(Transcribed page contents)
*** Block opens ***

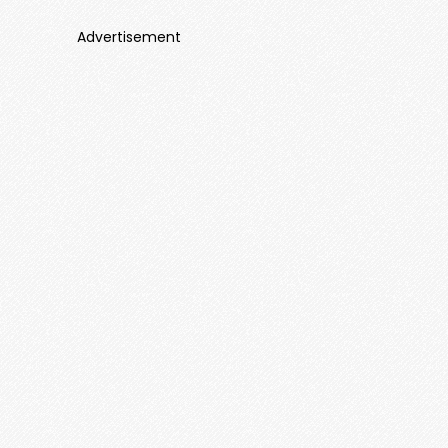
Advertisement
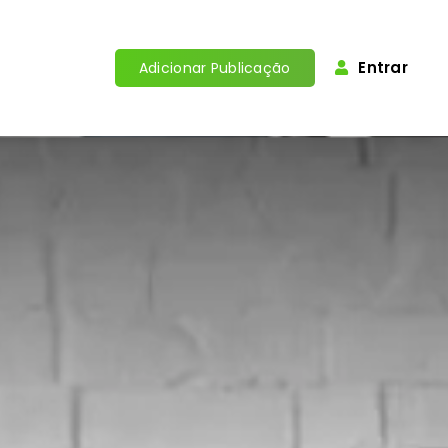
Entrar
Adicionar Publicação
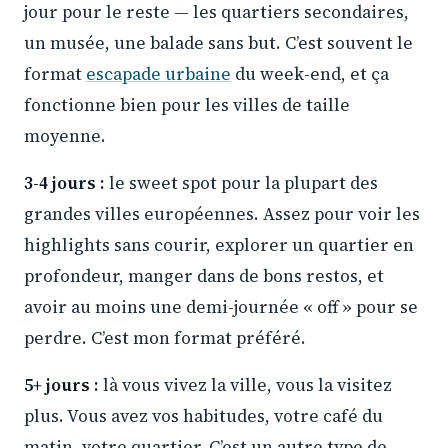
jour pour le reste — les quartiers secondaires,
un musée, une balade sans but. C’est souvent le
format
escapade urbaine
du week-end, et ça
fonctionne bien pour les villes de taille
moyenne.
3-4 jours :
le sweet spot pour la plupart des
grandes villes européennes. Assez pour voir les
highlights sans courir, explorer un quartier en
profondeur, manger dans de bons restos, et
avoir au moins une demi-journée « off » pour se
perdre. C’est mon format préféré.
5+ jours :
là vous vivez la ville, vous la visitez
plus. Vous avez vos habitudes, votre café du
matin, votre quartier. C’est un autre type de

*** Block closes ***

Output the data exactly. Pictures don't belong in the result.

TASK RESPONSE:
Advertisement
Entrar
Adicionar Publicação
jour pour le reste — les quartiers secondaires,
un musée, une balade sans but. C’est souvent le
format
escapade urbaine
du week-end, et ça
fonctionne bien pour les villes de taille
moyenne.
3-4 jours :
le sweet spot pour la plupart des
grandes villes européennes. Assez pour voir les
highlights sans courir, explorer un quartier en
profondeur, manger dans de bons restos, et
avoir au moins une demi-journée « off » pour se
perdre. C’est mon format préféré.
5+ jours :
là vous vivez la ville, vous la visitez
plus. Vous avez vos habitudes, votre café du
matin, votre quartier. C’est un autre type de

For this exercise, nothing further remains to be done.